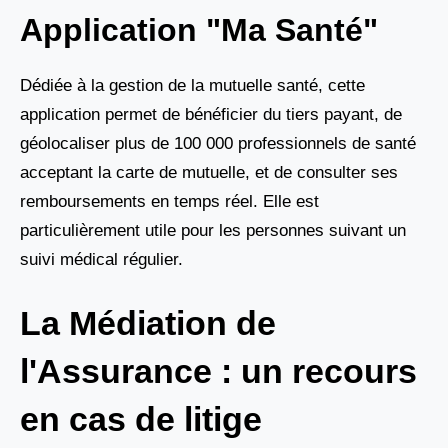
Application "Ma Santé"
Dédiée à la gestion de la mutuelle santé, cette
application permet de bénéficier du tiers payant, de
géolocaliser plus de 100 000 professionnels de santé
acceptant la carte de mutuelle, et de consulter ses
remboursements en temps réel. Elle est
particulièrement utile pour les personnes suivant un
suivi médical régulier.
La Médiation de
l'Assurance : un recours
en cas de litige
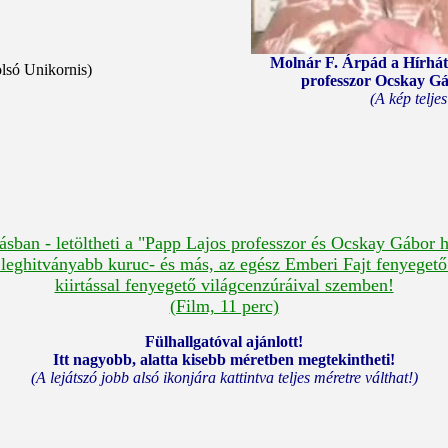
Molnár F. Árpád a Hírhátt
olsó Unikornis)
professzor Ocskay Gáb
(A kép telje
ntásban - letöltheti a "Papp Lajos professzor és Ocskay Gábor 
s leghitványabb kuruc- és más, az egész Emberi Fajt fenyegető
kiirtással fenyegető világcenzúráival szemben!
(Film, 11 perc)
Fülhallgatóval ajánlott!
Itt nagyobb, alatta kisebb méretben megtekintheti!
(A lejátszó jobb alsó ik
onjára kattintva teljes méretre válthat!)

+===+

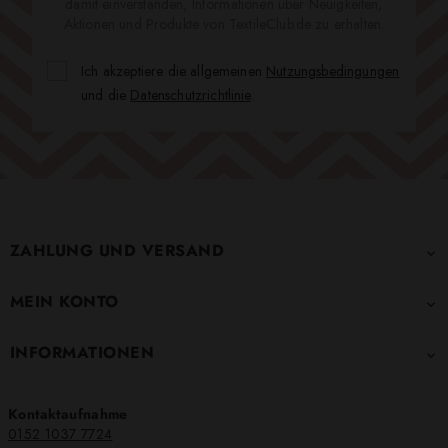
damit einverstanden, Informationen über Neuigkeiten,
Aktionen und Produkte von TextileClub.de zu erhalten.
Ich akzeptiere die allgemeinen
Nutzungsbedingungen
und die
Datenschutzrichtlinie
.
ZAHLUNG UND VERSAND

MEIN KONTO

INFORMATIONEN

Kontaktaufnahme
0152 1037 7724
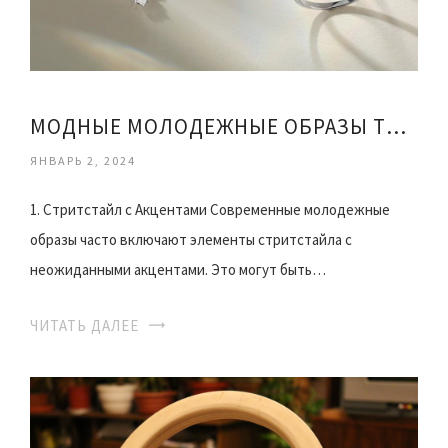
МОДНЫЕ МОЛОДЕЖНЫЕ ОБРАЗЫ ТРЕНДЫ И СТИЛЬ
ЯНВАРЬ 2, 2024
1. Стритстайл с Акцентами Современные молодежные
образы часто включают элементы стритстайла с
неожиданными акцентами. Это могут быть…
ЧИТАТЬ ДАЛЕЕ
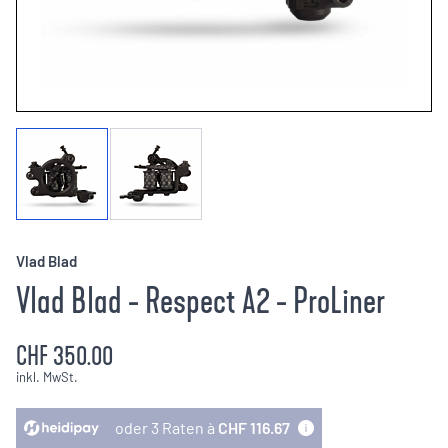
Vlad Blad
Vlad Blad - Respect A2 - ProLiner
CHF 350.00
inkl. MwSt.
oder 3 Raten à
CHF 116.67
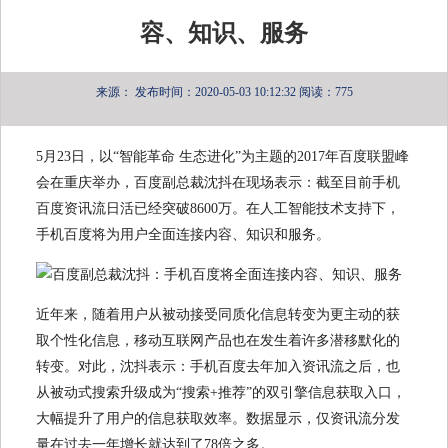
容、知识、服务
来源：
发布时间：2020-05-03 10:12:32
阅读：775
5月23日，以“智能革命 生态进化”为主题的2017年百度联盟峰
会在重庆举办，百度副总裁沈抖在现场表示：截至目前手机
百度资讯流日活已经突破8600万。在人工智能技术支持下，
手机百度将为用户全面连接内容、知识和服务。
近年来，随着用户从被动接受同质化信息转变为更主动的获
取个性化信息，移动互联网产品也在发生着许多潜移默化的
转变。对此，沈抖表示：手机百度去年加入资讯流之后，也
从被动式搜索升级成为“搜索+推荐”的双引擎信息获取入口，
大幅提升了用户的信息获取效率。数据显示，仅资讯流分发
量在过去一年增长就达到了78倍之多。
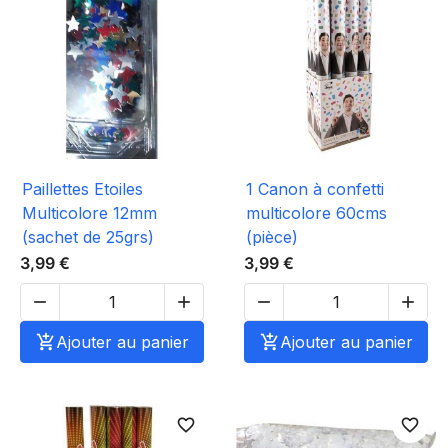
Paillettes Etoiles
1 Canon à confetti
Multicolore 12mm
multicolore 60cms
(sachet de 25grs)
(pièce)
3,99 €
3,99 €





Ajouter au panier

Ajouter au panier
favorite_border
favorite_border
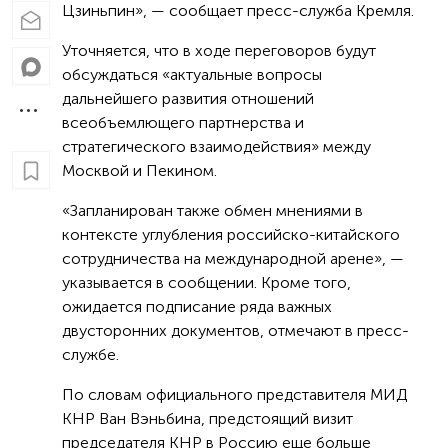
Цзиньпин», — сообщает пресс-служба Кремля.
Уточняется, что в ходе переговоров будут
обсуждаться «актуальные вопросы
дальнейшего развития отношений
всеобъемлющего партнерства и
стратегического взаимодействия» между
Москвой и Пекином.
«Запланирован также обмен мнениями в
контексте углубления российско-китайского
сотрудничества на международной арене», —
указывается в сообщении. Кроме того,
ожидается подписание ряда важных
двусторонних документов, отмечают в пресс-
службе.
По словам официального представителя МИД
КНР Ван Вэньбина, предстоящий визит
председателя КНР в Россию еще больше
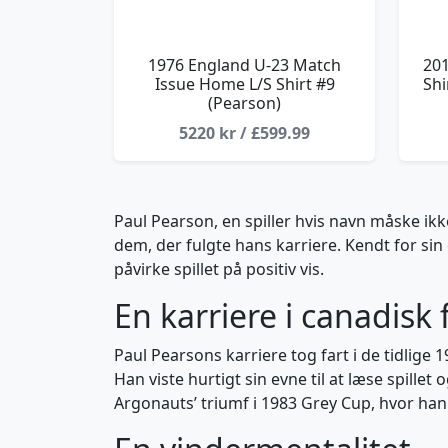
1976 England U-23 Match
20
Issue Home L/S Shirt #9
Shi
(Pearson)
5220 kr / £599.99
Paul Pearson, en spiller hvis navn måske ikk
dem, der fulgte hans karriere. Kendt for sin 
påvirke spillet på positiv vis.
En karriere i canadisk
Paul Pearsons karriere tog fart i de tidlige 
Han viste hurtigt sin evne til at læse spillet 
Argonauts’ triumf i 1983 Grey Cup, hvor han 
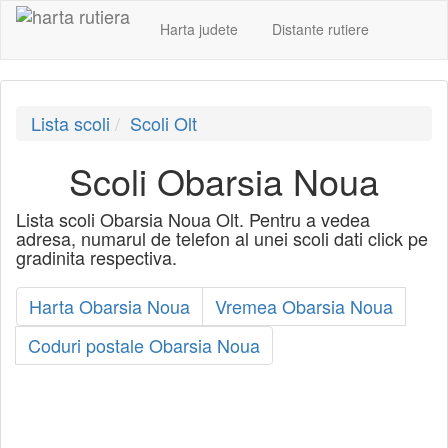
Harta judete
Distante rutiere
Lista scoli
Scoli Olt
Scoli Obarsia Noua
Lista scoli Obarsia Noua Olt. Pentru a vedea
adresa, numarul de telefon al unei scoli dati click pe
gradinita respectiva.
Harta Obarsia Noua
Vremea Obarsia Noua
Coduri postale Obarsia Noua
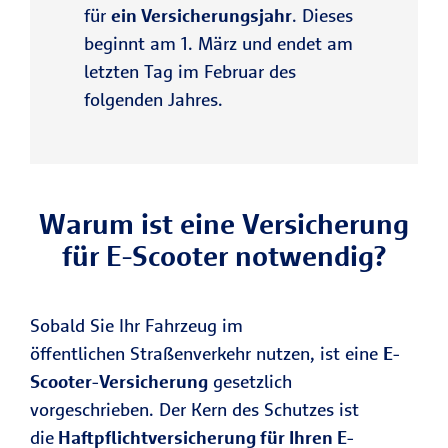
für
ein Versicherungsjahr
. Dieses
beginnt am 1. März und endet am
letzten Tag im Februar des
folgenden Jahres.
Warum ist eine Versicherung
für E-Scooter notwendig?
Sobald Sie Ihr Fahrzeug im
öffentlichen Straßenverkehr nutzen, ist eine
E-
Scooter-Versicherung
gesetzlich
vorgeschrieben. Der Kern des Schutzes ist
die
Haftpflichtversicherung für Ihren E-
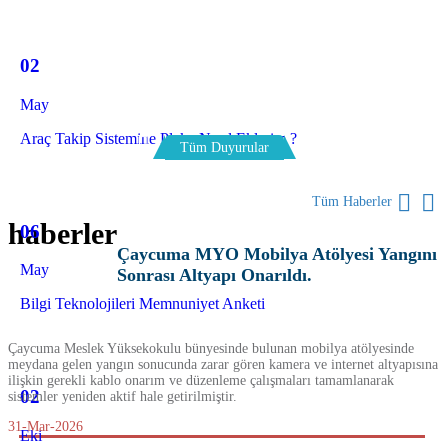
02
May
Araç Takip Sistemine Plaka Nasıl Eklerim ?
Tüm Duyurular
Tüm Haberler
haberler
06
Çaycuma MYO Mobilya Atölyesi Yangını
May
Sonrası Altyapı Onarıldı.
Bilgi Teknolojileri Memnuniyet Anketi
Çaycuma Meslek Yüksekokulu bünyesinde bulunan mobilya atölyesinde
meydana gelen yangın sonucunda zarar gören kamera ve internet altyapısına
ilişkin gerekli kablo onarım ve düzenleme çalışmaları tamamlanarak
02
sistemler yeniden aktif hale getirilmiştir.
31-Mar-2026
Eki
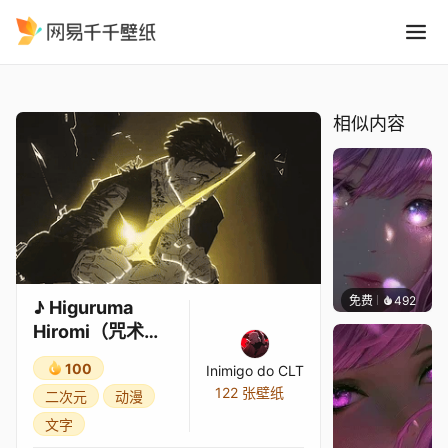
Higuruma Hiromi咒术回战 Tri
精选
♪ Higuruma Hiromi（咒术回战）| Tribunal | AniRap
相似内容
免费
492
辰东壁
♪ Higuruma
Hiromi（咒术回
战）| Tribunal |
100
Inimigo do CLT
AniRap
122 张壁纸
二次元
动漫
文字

+===+

DIRECTIONS FOR THIS TASK
Lines of the material that contain the word "spillet" are to be gathered.

ANSWER SPACE
påvirke spillet på positiv vis.
Han viste hurtigt sin evne til at læse spillet 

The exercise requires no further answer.